Spotted by GameRant, the Alt Motion Controller by PLA Labs is definitely one of the more unique looking peripherals I’ve seen in a while. Though it replaces a keyboard, it doesn’t have any keys, and instead features a three joystick design with a programmable analogue wheel. One joystick is positioned in the front centre, acting as the primary control with the other two below and off to either side. The analogue wheel, which can also be used for driving games, is around this primary stick and everything is reachable with one hand. It’s also ambidextrous, so it doesn’t matter which hand that is.
The idea seems to be mostly that keyboards weren’t really ever made for gaming. They were originally made for typing, so having a bunch of letters laid out makes sense but not so much when you think about moving a character around a screen. That being said, PLA Labs states that this is actually faster than typing on a keyboard so maybe they’re not just coming for our gaming peripherals.
Despite being a pretty huge leap from what most of us are used to, PLA Labs claims the controller can be learned fairly quickly, even for those with years of muscle memory in keyboards.

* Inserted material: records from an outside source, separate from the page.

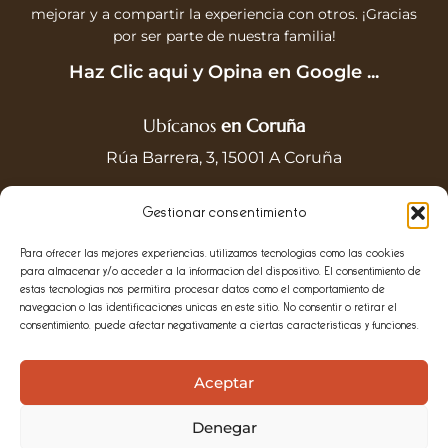
mejorar y a compartir la experiencia con otros. ¡Gracias
por ser parte de nuestra familia!
Haz Clic aqui y Opina en Google ...
Ubícanos
en Coruña
Rúa Barrera, 3, 15001 A Coruña
+34 665 534 321
Gestionar consentimiento
Google Maps
Para ofrecer las mejores experiencias, utilizamos tecnologías como las cookies
Visítanos
en Horario
para almacenar y/o acceder a la información del dispositivo. El consentimiento de
estas tecnologías nos permitirá procesar datos como el comportamiento de
Lun a Vie:
navegación o las identificaciones únicas en este sitio. No consentir o retirar el
consentimiento, puede afectar negativamente a ciertas características y funciones.
19:30h – 00:00h
Sab y Dom:
13:30h – 16:00h
Aceptar
19:30h – 00:00h
Denegar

Because there’s no need to move the fingers or hand to a specific location, there’s less to remember making for a hopefully intuitive experience. It’s a bit hard to believe, looking at the thing, but I’d be keen to give it a try. I doubt it can make my aim any worse.
If it works as advertised, the PLA Labs Alt Motion Controller is looking to make a change to the keyboard and mouse stronghold on PC gaming and I’m here for it. This controller looks like it could be wonderful for accessibility needs, and might even help folks like me with RSI. The Alt Motion Controller should be available later this year, and is looking to retail at $250 USD which is about the same as a higher end gaming keyboard it could be looking to replace.